Goal of the exercise:
Please output exactly the lines from the one containing "r spannende Projekte" through the end of the records below, leaving out any pictures.

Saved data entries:
· · · ·

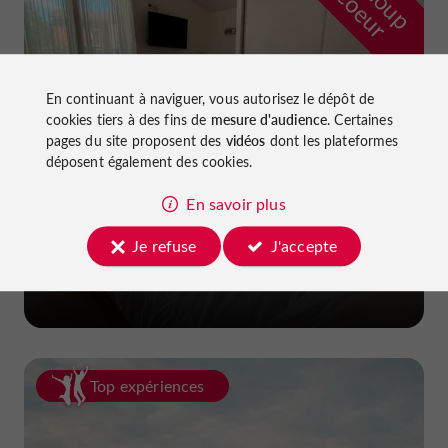
r
d
r
En continuant à naviguer, vous autorisez le dépôt de
cookies tiers à des fins de
mesure d'audience
. Certaines
pages du site proposent des
vidéos
dont les plateformes
déposent également des cookies.
En savoir plus
Hôtel La Dame du Lac
Je refuse
J'accepte
à Monflanquin
Top expériences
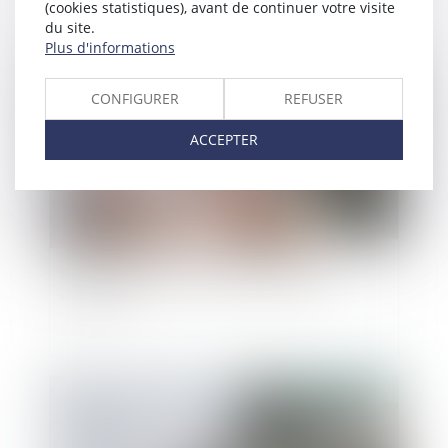
(cookies statistiques), avant de continuer votre visite
du site.
Plus d'informations
Publié le :
30/10/2024
CONFIGURER
REFUSER
ACCEPTER
Prestation de travail au cours du congé
maternité
Publié le :
23/10/2024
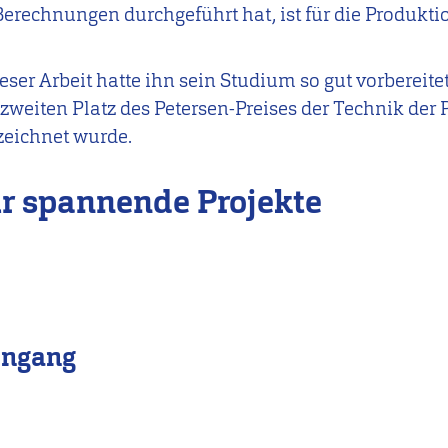
Berechnungen durchgeführt hat, ist für die Produkt
ser Arbeit hatte ihn sein Studium so gut vorbereitet,
zweiten Platz des Petersen-Preises der Technik
der 
zeichnet wurde.
r spannende Projekte
engang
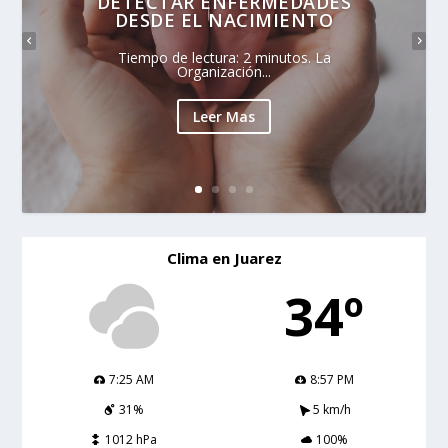
DETECTAR ENFERMEDADES
DESDE EL NACIMIENTO
Tiempo de lectura: 2 minutos. La
Organización...
Leer Mas
Clima en Juarez
34º
7:25 AM
8:57 PM
31%
5 km/h
1012 hPa
100%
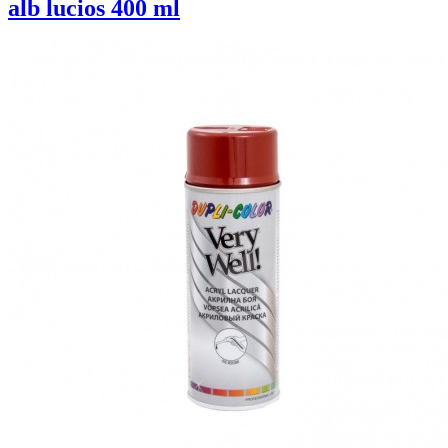
alb lucios 400 ml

· · · ·

Written solution:
r spannende Projekte
engang
DETECTAR ENFERMEDADES
DESDE EL NACIMIENTO
Tiempo de lectura: 2 minutos. La
Organización...
Leer Mas
Clima en Juarez
34º
7:25 AM
8:57 PM
31%
5 km/h
1012 hPa
100%
alb lucios 400 ml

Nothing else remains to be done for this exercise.